Submission deadline: Oct. 1, 2016
Notification of first review:December 1, 2016
Resubmission: January 20, 2017
Final acceptance notification: February 20, 2017

References

[1] J. Branke, S. Nguyen, C. W. Pickardt, and M. Zhang, “Automated Design of Production Scheduling Heuristics: A Review,” IEEE Trans. Evol. Comput., vol. 20, no. 1, pp. 110–124, Feb. 2016.
[2] E. K. Burke, M. R. Hyde, G. Kendall, G. Ochoa, E. Ozcan, and J. R. Woodward, “Exploring Hyper-heuristic Methodologies with Genetic Programming,” in Computational Intelligence, vol. 1, C. Mumford and L. Jain, Eds. Springer Berlin Heidelberg, 2009, pp. 177–201.
[3] L. Feng, Y.-S. Ong, M.-H. Lim, and I. W. Tsang, “Memetic Search With Interdomain Learning: A Realization Between CVRP and CARP,” IEEE Trans. Evol. Comput., vol. 19, no. 5, pp. 644–658, Oct. 2015.

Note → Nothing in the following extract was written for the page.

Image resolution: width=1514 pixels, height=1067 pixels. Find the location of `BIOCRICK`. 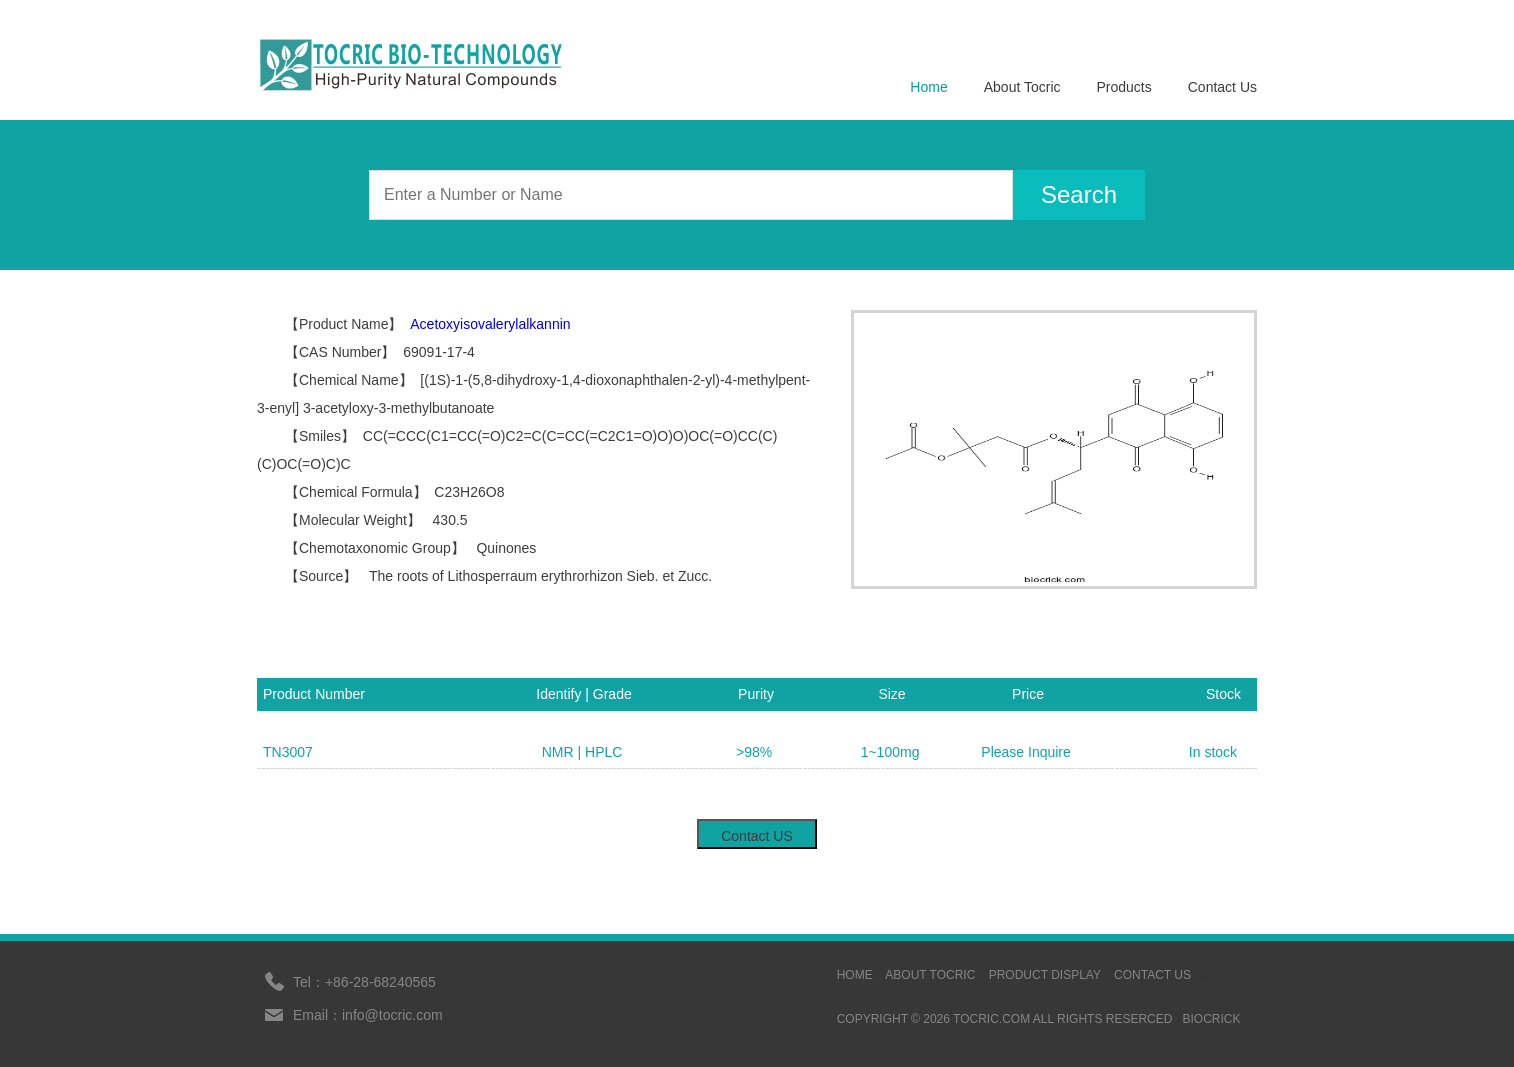 BIOCRICK is located at coordinates (1211, 1019).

[4] G. Kendall and N. M. Hussin, “A Tabu Search Hyper-heuristic Approach to the Examination Timetabling Problem at the MARA University of Technology,” in Practice and Theory of Automated Timetabling V, vol. 3616, E. Burke and M. Trick, Eds. Berlin, Heidelberg: Springer Berlin Heidelberg, 2005, pp. 270–293.
[5] N. R. Sabar, M. Ayob, G. Kendall, and Rong Qu, “Automatic Design of a Hyper-Heuristic Framework With Gene Expression Programming for Combinatorial Optimization Problems,” IEEE Trans. Evol. Comput., vol. 19, no. 3, pp. 309–325, Jun. 2015.
[6] J. H. Drake, E. Özcan, and E. K. Burke, “A Case Study of Controlling Crossover in a Selection Hyper-heuristic Framework Using the Multidimensional Knapsack Problem,” Evol. Comput., vol. 24, no. 1, pp. 113–141, Mar. 2016.